Have you ever received a popup on your phone from an app, asking you to grant permission to your data? Chances are, if you want to use the app, you will say yes. However, apps and sites have increasingly collected and sold our data to advertisers for profit, and I’m going to make the case that that is incredibly unsafe. You may not think that Facebook presenting ads for specialized dog food could lead to your personal identity being stolen, but it is a lot easier than you’d think.

First of all, let’s look at the information Facebook, Google, and other large companies collect. While there is no public policy to follow, we can assume that Facebook collects about as much info as you have. When you sign up to the site, you fill out some seemingly meaningless information, such as your gender and where you went to high school. Over time, though, Facebook collects information about every like button you push, every status you post, and even the people who appear in pictures with you.

So what does Facebook do with this information? It sells it. Advertisers (whether from legitimate companies or scams) can buy Facebook ad space and put their content right in the middle of your timeline. The problem is, these ads are typically geared toward you as an individual. Do you ever look up an item once and see it all over your Facebook feed? That is the power of data collecting.

Yet, I still haven’t explained how this can lead to your identity being stolen. The process would actually be quite simple. Let’s say you’re a scam company who tries to steal people’s identities. You would want to steal the information of a rich person, rather than a poor person, right?

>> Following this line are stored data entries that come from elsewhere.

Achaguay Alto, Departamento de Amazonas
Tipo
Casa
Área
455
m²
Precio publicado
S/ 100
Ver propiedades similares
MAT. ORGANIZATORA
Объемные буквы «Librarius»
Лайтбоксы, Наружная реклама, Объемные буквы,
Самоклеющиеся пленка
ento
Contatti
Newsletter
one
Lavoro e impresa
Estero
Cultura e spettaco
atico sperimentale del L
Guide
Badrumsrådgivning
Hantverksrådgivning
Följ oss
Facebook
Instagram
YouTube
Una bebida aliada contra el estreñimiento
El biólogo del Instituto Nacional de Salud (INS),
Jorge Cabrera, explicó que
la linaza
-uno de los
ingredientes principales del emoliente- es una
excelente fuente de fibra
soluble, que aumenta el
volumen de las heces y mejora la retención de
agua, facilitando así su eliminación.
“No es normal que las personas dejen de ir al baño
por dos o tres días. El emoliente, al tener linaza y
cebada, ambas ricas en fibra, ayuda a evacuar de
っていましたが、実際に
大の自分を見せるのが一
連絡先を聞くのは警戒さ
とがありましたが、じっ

Well, the data Facebook collects can give you all of the information you need to put people in one group or the other.

However, Facebook does not reveal any personal information about its users, just their browsing habits. You can still find ways around this, as many Facebook pages and posts are regional, even down to the city. Beyond that, you can do some quick digging and find the target’s profile.

From there, you could “Catfish” your potential victim, or you could do digging a few other ways. No matter which you choose, you can fairly easily find information, such as: phone numbers, hometown, address (easily traced to a phone number), email address, and more. Then, you can use some fairly basic phishing attacks or dig deeper into the web to find credit card information or something else valuable enough to steal.

And that is the risk we take by using the Internet. One big point to mention is that this kind of data collection happens on nearly every site you visit, so avoiding Facebook won’t do you much good. Still, just keep in mind that this scenario is theoretical. Facebook would want to avoid its members’ identities getting stolen via its site, so chances are that you will not encounter it. If there is one lesson to take away from this, it is to be careful of how much personal information you put online, as nearly everything else is already out there.